An important issue is the frequency with which the rc_visard delivers images. Internally, the rc_visard always captures images with 25 Hz as some on-board modules, like visual odometry, require a constant frame rate. The FPS setting determines how many of the internally captured images are sent out via the GigE Vision interface. Reducing the FPS significantly reduces the network load as well as some computational burden of the rc_visard and the receiving host computer. Therefore, in many applications, the FPS can and should be reduced.

However, some on-board modules like stereo matching and others only work on images that are also sent via GigE Vision to ensure that the output of the modules can always be accompanied by their input images. This means that the FPS setting also has an effect on the maximum frame rate of other modules. Furthermore, a lower FPS setting can increase the latency, i.e. the time it takes until a module can start working and delivering a result.


The optimal FPS setting very much depends on the application.

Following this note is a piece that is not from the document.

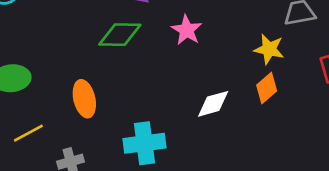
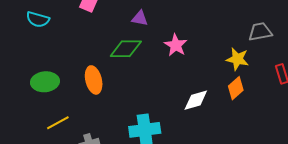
orange ellipse: (84, 99) -> (94, 80), moved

In the case that images are streamed via GigE Vision, it is recommended to reduce the FPS setting if possible, but keeping the drawback of higher latency in mind.

Exposure and Gain Settings

The exposure time is the time during which the light of the scene is collected. It influences how bright the captured image appears. The exposure time is typically in the order of several milliseconds. If there is less light in the scene, then a longer exposure time is required. However, long exposure times cause blurring, if objects in the scene or the rc_visard itself moves.

The second parameter that influences the image brightness is the gain factor. It amplifies the signal in the chip and makes the image appear brighter, but it also increases image noise. The gain can only be set in steps of 6 dB. Each step doubles the brightness.


Fig. 3 The picture on the left is overexposed on the table in front as well as in the relevant scene part that contains objects. This should be avoided. The image on the right is overexposed on the table, but the relevant scene part is properly exposed.

Automatic Mode

The automatic mode is the default for the rc_visard and is recommended for most cases. It tries to maintain an average image brightness by using the exposure time up to a limit that can be changed depending on the movement of the scene or the sensor. If the scene or the sensor move fast, the maximum exposure time should be low to avoid image blur during movements. The automatic mode always keeps the exposure time below the maximum setting and uses the gain factor to increase the image brightness if necessary. As mentioned above, this introduces noise.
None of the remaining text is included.